Tom lanzó un par de chaquetas en su dirección, junto con su camiseta de hace veinticinco años de The Who. Era lo que llevaba puesto cuando se conocieron y, no importaba cuánto había cambiado desde entonces, le dijo que siempre la recordaría de esa manera: una chica inocente de Ohio que aún escribía una carta al mes a su abuela y a quien le encantaba la canción Pinball Wizard. La única chica que había conocido que hacía esperar a los hombres en la entrada de su edificio en vez de invitarlos a subir. Lo que ella no le había dicho era que había estado trabajando setenta horas semanales: no había tenido tiempo para citas. Él era el único hombre que se había quedado el tiempo suficiente para averiguar cómo era su apartamento en Queens. Era agradable que uno de los dos recordara su juventud con tanto cariño.

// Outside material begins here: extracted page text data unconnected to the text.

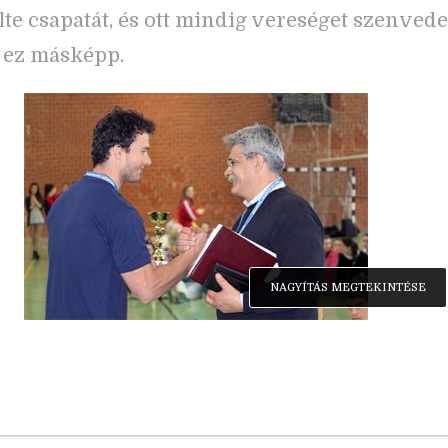
te csapatát, és ott mindig vereséget szenvedet
 ez másképp.
NAGYÍTÁS MEGTEKINTÉSE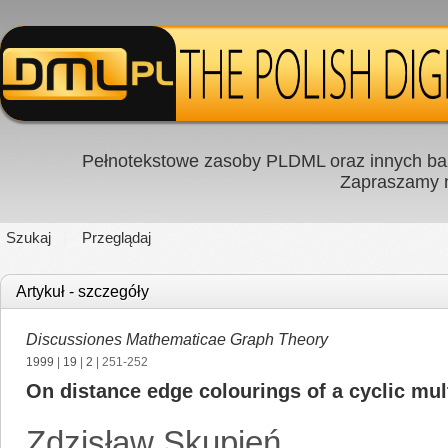
Pełnotekstowe zasoby PLDML oraz innych baz
Zapraszamy
Szukaj
Przeglądaj
Artykuł - szczegóły
Discussiones Mathematicae Graph Theory
1999
|
19
|
2
| 251-252
On distance edge colourings of a cyclic mul
Zdzisław Skupień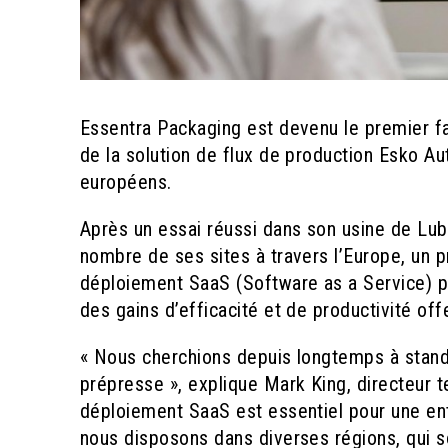
Essentra Packaging est devenu le premier fa
de la solution de flux de production Esko 
européens.
Après un essai réussi dans son usine de Lubl
nombre de ses sites à travers l’Europe, un p
déploiement SaaS (Software as a Service) pou
des gains d’efficacité et de productivité off
« Nous cherchions depuis longtemps à stand
prépresse », explique Mark King, directeur 
déploiement SaaS est essentiel pour une ent
nous disposons dans diverses régions, qui s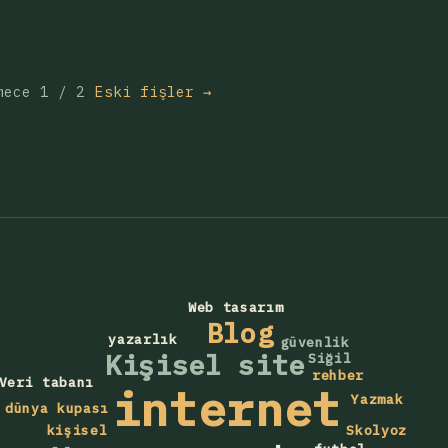
mece 1 / 2
Eski fişler →
Web tasarım
Blog
yazarlık
güvenlik
Kişisel site
Siğil
rehber
Veri tabanı
internet
Yazmak
dünya kupası
Skolyoz
kişisel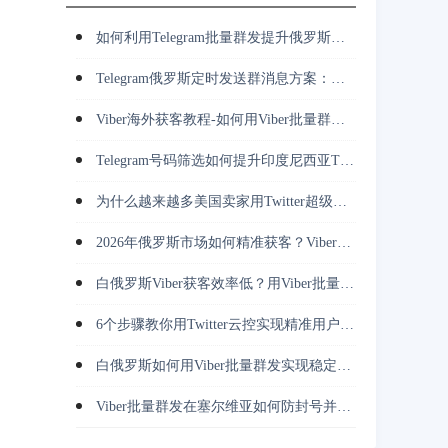
如何利用Telegram批量群发提升俄罗斯市场客户开发效率？
Telegram俄罗斯定时发送群消息方案：多账号群发、客服承接与长期运营
Viber海外获客教程-如何用Viber批量群发完成客户触达与跟进？
Telegram号码筛选如何提升印度尼西亚TG营销转化率与获客效率？
为什么越来越多美国卖家用Twitter超级裂变采集挖掘竞对用户并做私信转化？
2026年俄罗斯市场如何精准获客？Viber批量群发正在改变推广方式
白俄罗斯Viber获客效率低？用Viber批量群发解决触达难题
6个步骤教你用Twitter云控实现精准用户获取与高效转化
白俄罗斯如何用Viber批量群发实现稳定触达并持续获取精准用户？
Viber批量群发在塞尔维亚如何防封号并降低营销成本？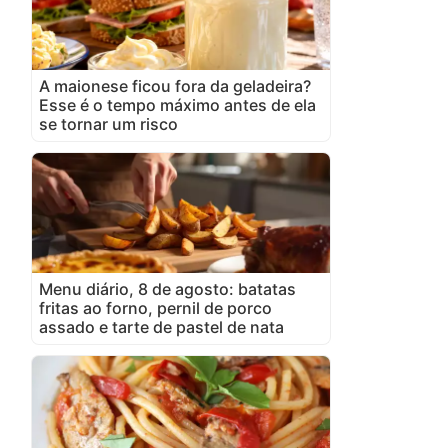
A maionese ficou fora da geladeira?
Esse é o tempo máximo antes de ela
se tornar um risco
Menu diário, 8 de agosto: batatas
fritas ao forno, pernil de porco
assado e tarte de pastel de nata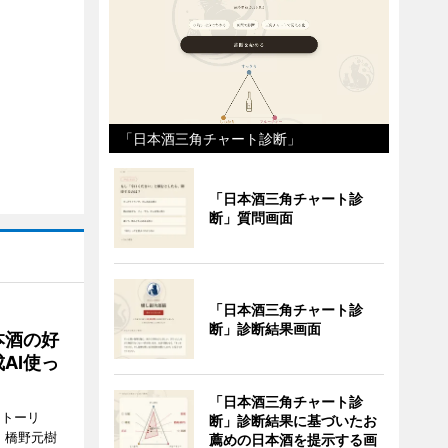
「日本酒三角チャート診断」
「日本酒三角チャート診
断」質問画面
「日本酒三角チャート診
断」診断結果画面
本酒の好
AI使っ
「日本酒三角チャート診
ストーリ
断」診断結果に基づいたお
、橋野元樹
薦めの日本酒を提示する画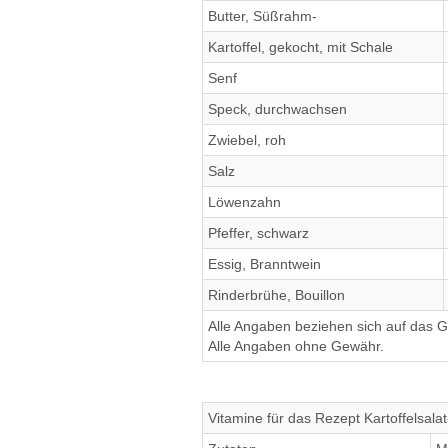
Butter, Süßrahm-
Kartoffel, gekocht, mit Schale
Senf
Speck, durchwachsen
Zwiebel, roh
Salz
Löwenzahn
Pfeffer, schwarz
Essig, Branntwein
Rinderbrühe, Bouillon
Alle Angaben beziehen sich auf das Ge
Alle Angaben ohne Gewähr.
Vitamine für das Rezept Kartoffelsala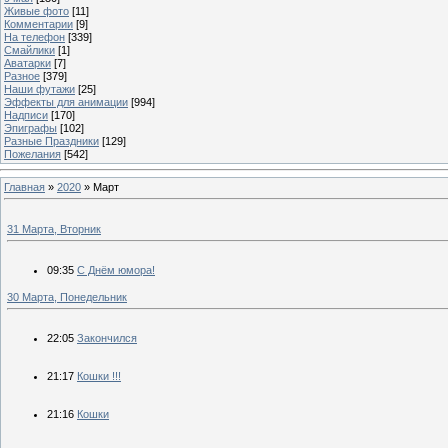
Живые фото
[11]
Комментарии
[9]
На телефон
[339]
Смайлики
[1]
Аватарки
[7]
Разное
[379]
Наши футажи
[25]
Эффекты для анимации
[994]
Надписи
[170]
Эпиграфы
[102]
Разные Праздники
[129]
Пожелания
[542]
Главная
»
2020
»
Март
31 Марта, Вторник
09:35
С Днём юмора!
30 Марта, Понедельник
22:05
Закончился
21:17
Кошки !!!
21:16
Кошки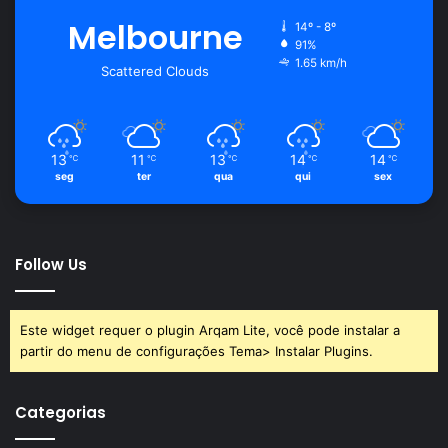
Melbourne
14º - 8º
91%
1.65 km/h
Scattered Clouds
13
11
13
14
14
℃
℃
℃
℃
℃
seg
ter
qua
qui
sex
Follow Us
Este widget requer o plugin Arqam Lite, você pode instalar a
partir do menu de configurações Tema> Instalar Plugins.
Categorias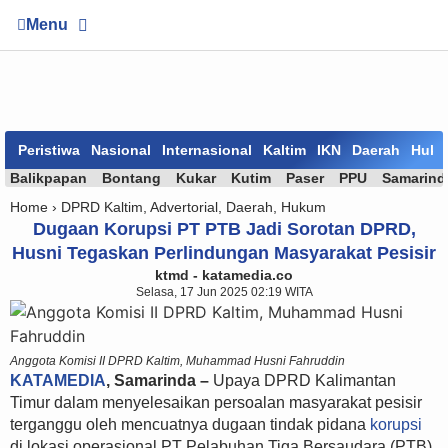
Menu
Peristiwa
Nasional
Internasional
Kaltim
IKN
Daerah
Huk
Balikpapan
Bontang
Kukar
Kutim
Paser
PPU
Samarind
Home ›
DPRD Kaltim
,
Advertorial
,
Daerah
,
Hukum
Dugaan Korupsi PT PTB Jadi Sorotan DPRD,
Husni Tegaskan Perlindungan Masyarakat Pesisir
ktmd - katamedia.co
Selasa, 17 Jun 2025 02:19 WITA
Anggota Komisi II DPRD Kaltim, Muhammad Husni Fahruddin
KATAMEDIA
, Samarinda –
Upaya DPRD Kalimantan
Timur dalam menyelesaikan persoalan masyarakat pesisir
terganggu oleh mencuatnya dugaan tindak pidana
korupsi
di lokasi operasional PT Pelabuhan Tiga Bersaudara (PTB).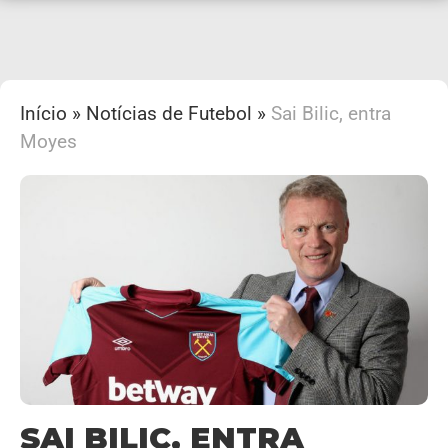
Início
»
Notícias de Futebol
»
Sai Bilic, entra
Moyes
SAI BILIC, ENTRA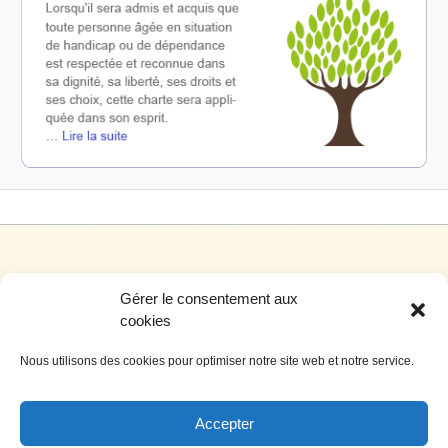
Gérer le consentement aux
cookies
Nous utilisons des cookies pour optimiser notre site web et notre service.
Siège social: 4, rue de l’hôtel de ville – 34700 Lodève
Téléphone: 04 67 44 99 00 Télécopie: 04 67 44 99 0
Accepter
Nous contacter par e-mail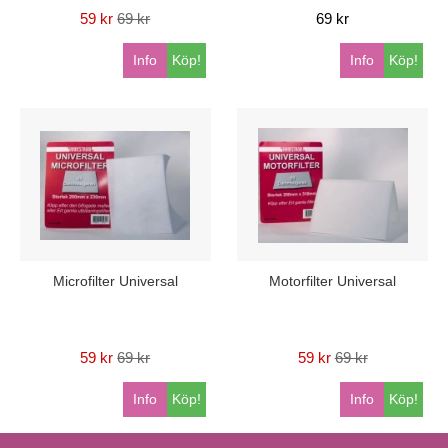
59 kr
69 kr
69 kr
Info
Köp!
Info
Köp!
Microfilter Universal
Motorfilter Universal
59 kr
69 kr
59 kr
69 kr
Info
Köp!
Info
Köp!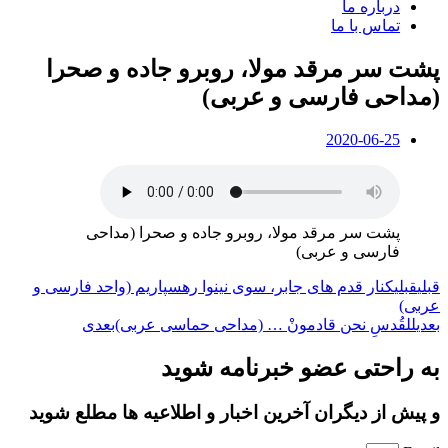
درباره ما
تماس با ما
پشت سر مرقد مولا، روبرو جاده و صحرا
(مداحی فارسی و عربی)
2020-06-25
پشت سر مرقد مولا، روبرو جاده و صحرا (مداحی
فارسی و عربی)
قبلی
قبلی
کنار قدم های جابر، سوی نینوا رهسپاریم (واحد فارسی و
عربی)
بعدی
للقُدسِ نحن قادمونْ … (مداحی حماسی عربی)
بعدی
به راحتی عضو خبرنامه شوید
و پیش از دیگران آخرین اخبار و اطلاعیه ها مطلع شوید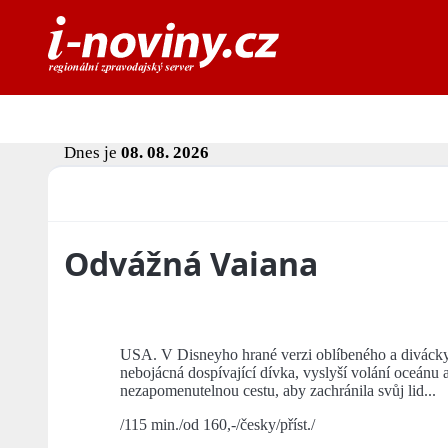
Dnes je
08. 08. 2026
Odvážná Vaiana
USA. V Disneyho hrané verzi oblíbeného a diváck
nebojácná dospívající dívka, vyslyší volání oceá
nezapomenutelnou cestu, aby zachránila svůj lid...
/115 min./od 160,-/česky/příst./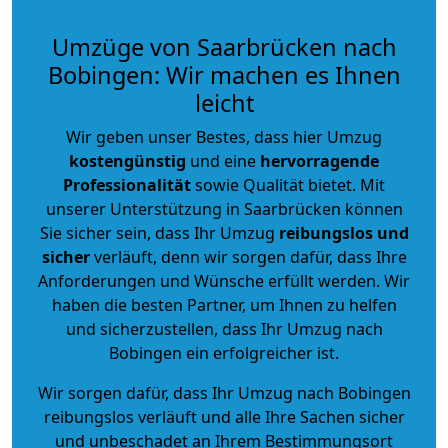
Umzüge von Saarbrücken nach
Bobingen: Wir machen es Ihnen
leicht
Wir geben unser Bestes, dass hier Umzug
kostengünstig
und eine
hervorragende
Professionalität
sowie Qualität bietet. Mit
unserer Unterstützung in Saarbrücken können
Sie sicher sein, dass Ihr Umzug
reibungslos und
sicher
verläuft, denn wir sorgen dafür, dass Ihre
Anforderungen und Wünsche erfüllt werden. Wir
haben die besten Partner, um Ihnen zu helfen
und sicherzustellen, dass Ihr Umzug nach
Bobingen ein erfolgreicher ist.
Wir sorgen dafür, dass Ihr Umzug nach Bobingen
reibungslos verläuft und alle Ihre Sachen sicher
und unbeschadet an Ihrem Bestimmungsort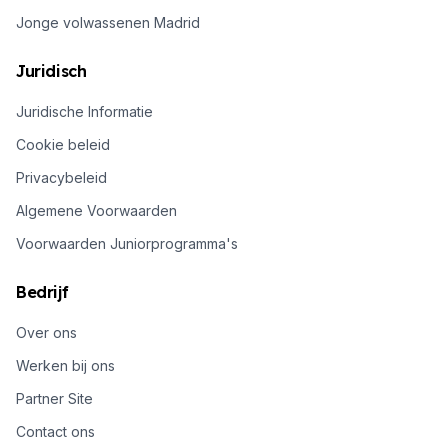
Jonge volwassenen Madrid
Juridisch
Juridische Informatie
Cookie beleid
Privacybeleid
Algemene Voorwaarden
Voorwaarden Juniorprogramma's
Bedrijf
Over ons
Werken bij ons
Partner Site
Contact ons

Se puso la camiseta y se abrochó el abrigo. Cuando se puso de pie, presionó un lado de su cara contra el brazo de su marido. Estornudó por encima de ella. Luego dijo:
—He dejado los lirios porque sé que te gustan, pero vamos a tirar el resto de las flores cuando salgamos.
Tom y ella habían sobrevivido a grandes peleas y a grandes egos, a malos entrenadores de perros, a parientes enfermos, a hijos enfermos y a un largo año de separación. Sabía que podrían sobrevivir a esto también. Eso la tranquilizaba tanto que podía creer en ello, podía creer en él. Se había equivocado, la semana pasada, cuando le había dicho a Audrey que nada termina porque no todo muere. A veces el amor perdura.
—Olvida Monteleone. Acabaremos llorando en nuestras cervezas. Caminemos por Broadway hasta que nos entre hambre.
—Hecho —dijo él.
No se le ocurrió hasta tres horas después, mientras se sentaba al lado de su marido a comer tortitas en el restaurante Around the Clock, en la Octava con Astor Place, que la voz del otro lado del teléfono pertenecía a Audrey Lucas.